Directions for the data below: repeat exactly the lines from the one with "s zur wiederholten" through the one with "مهددين بالإعدام", both included, and omit all pictures.

◆ Provided entries
======
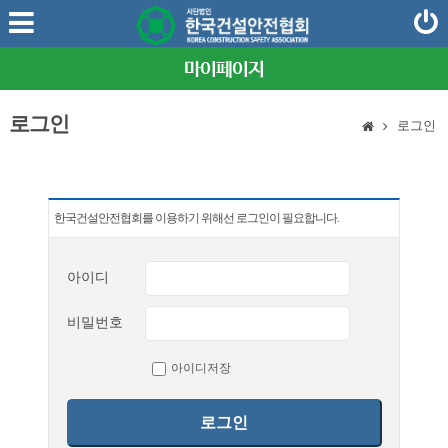
마이페이지
로그인
로그인
한국건설안전협회를 이용하기 위해선 로그인이 필요합니다.
아이디
비밀번호
아이디저장
로그인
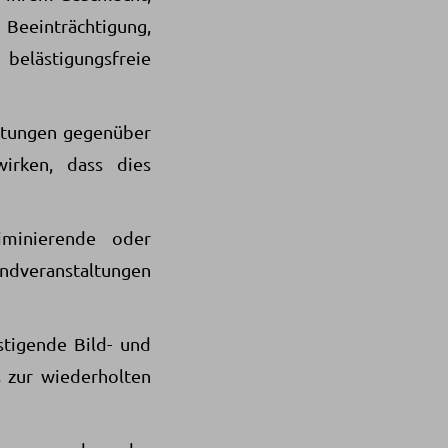
 Beeinträchtigung,
 belästigungsfreie
eitungen gegenüber
irken, dass dies
iminierende oder
ndveranstaltungen
stigende Bild- und
s zur wiederholten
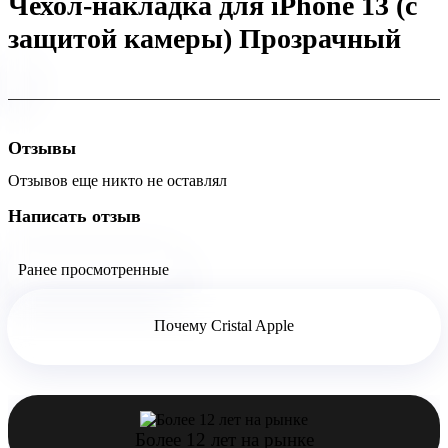
Чехол-накладка для iPhone 13 (с
защитой камеры) Прозрачный
Отзывы
Отзывов еще никто не оставлял
Написать отзыв
Ранее просмотренные
Почему Cristal Apple
Более 12 лет на рынке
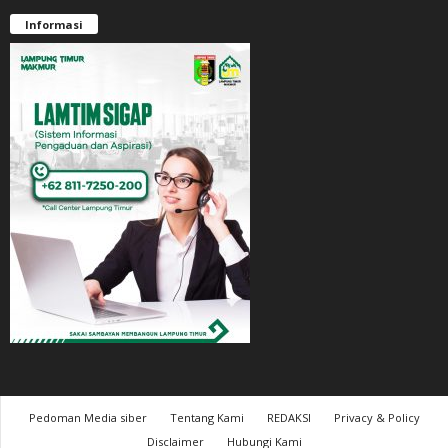
Informasi
Pedoman Media siber
Tentang Kami
REDAKSI
Privacy & Policy
Disclaimer
Hubungi Kami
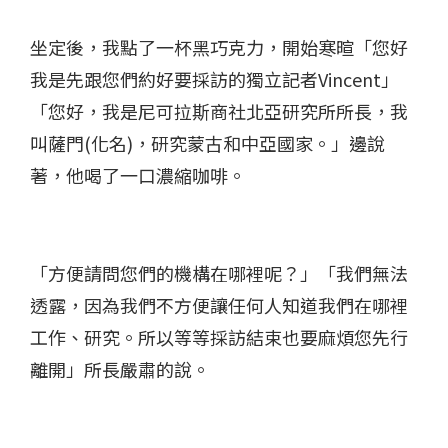
坐定後，我點了一杯黑巧克力，開始寒暄「您好
我是先跟您們約好要採訪的獨立記者Vincent」
「您好，我是尼可拉斯商社北亞研究所所長，我
叫薩門(化名)，研究蒙古和中亞國家。」邊說
著，他喝了一口濃縮咖啡。
「方便請問您們的機構在哪裡呢？」「我們無法
透露，因為我們不方便讓任何人知道我們在哪裡
工作、研究。所以等等採訪結束也要麻煩您先行
離開」所長嚴肅的說。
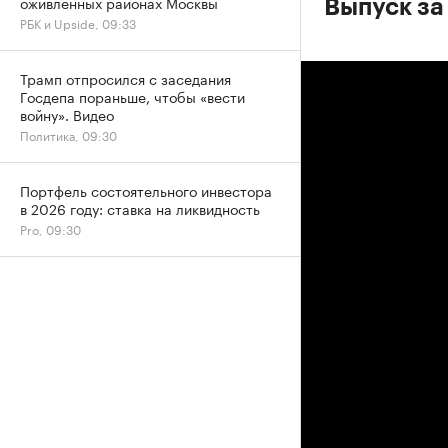
оживленных районах Москвы
Выпуск за 
РБК и Upside, 09:33
Трамп отпросился с заседания
Госдепа пораньше, чтобы «вести
войну». Видео
Политика, 09:30
Портфель состоятельного инвестора
в 2026 году: ставка на ликвидность
Pro, 09:30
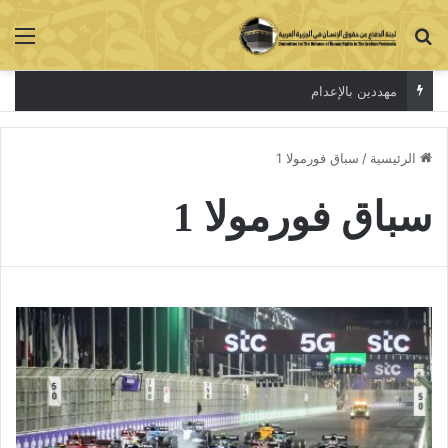
بحث عن
الق
مهددين بالإعدام
الرئيسية
/
سباق فورمولا 1
سباق فورمولا 1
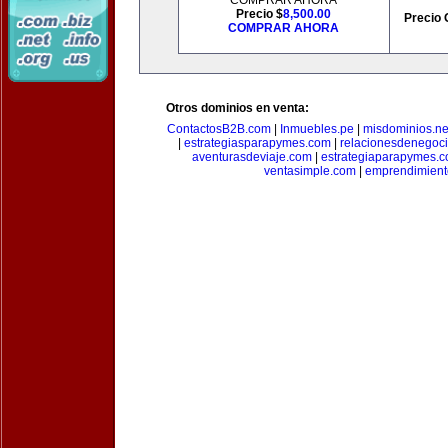
COMPRAR AHORA
Precio $
8,500.00
Precio 
COMPRAR AHORA
Otros dominios en venta:
ContactosB2B.com
|
Inmuebles.pe
|
misdominios.ne
|
estrategiasparapymes.com
|
relacionesdenegoc
aventurasdeviaje.com
|
estrategiaparapymes.
ventasimple.com
|
emprendimien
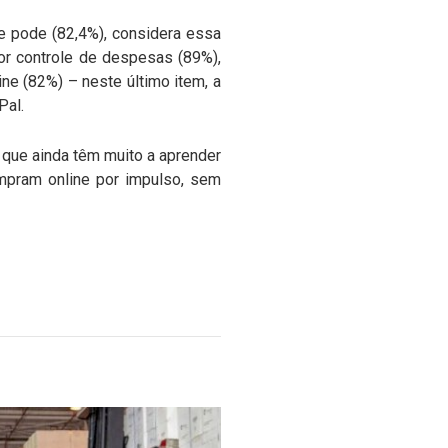
e pode (82,4%), considera essa
ior controle de despesas (89%),
ne (82%) – neste último item, a
Pal.
que ainda têm muito a aprender
mpram online por impulso, sem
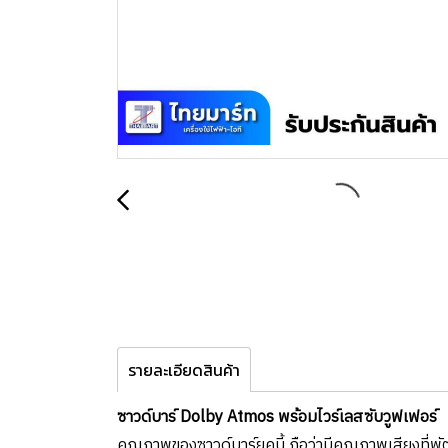
รายละเอียดสินค้า
ซาวด์บาร์ Dolby Atmos พร้อมไวร์เลสซับวูฟเฟอร์
คุณภาพของซาวด์บาร์ยุคนี้ ถือว่ามีคุณภาพเสียงที่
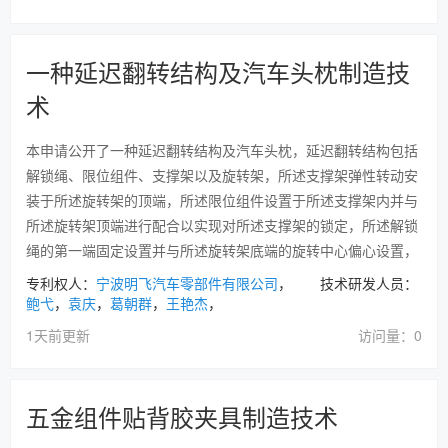
一种延迟翻转结构及汽车头枕制造技
术
本申请公开了一种延迟翻转结构及汽车头枕，延迟翻转结构包括
解锁绳、限位组件、支撑架以及旋转架，所述支撑架弹性转动安
装于所述旋转架的顶端，所述限位组件设置于所述支撑架内并与
所述旋转架顶端进行配合以实现对所述支撑架的锁定，所述解锁
绳的第一端固定设置并与所述旋转架底端的旋转中心偏心设置，
专利权人：
宁波明飞汽车零部件有限公司
， 技术研发人员：
鲍弋
，
袁庆
，
葛朝群
，
王艳杰
，
1天前更新
访问量：0
五金组件贴背胶夹具制造技术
======
◆ Answer below
s zur wiederholten
Чехол-накладка для iPhone 13 (с
защитой камеры) Прозрачный
Отзывы
Отзывов еще никто не оставлял
Написать отзыв
Ранее просмотренные
Почему Cristal Apple
Более 12 лет на рынке
Informasi
Pedoman Media siber
Tentang Kami
REDAKSI
Privacy & Policy
Disclaimer
Hubungi Kami
坐定後，我點了一杯黑巧克力，開始寒暄「您好
我是先跟您們約好要採訪的獨立記者Vincent」
「您好，我是尼可拉斯商社北亞研究所所長，我
叫薩門(化名)，研究蒙古和中亞國家。」邊說
著，他喝了一口濃縮咖啡。
「方便請問您們的機構在哪裡呢？」「我們無法
透露，因為我們不方便讓任何人知道我們在哪裡
工作、研究。所以等等採訪結束也要麻煩您先行
離開」所長嚴肅的說。
оживленных районах Москвы
Выпуск за 
РБК и Upside, 09:33
Трамп отпросился с заседания
Госдепа пораньше, чтобы «вести
войну». Видео
Политика, 09:30
Портфель состоятельного инвестора
в 2026 году: ставка на ликвидность
Pro, 09:30
بحث عن
الق
مهددين بالإعدام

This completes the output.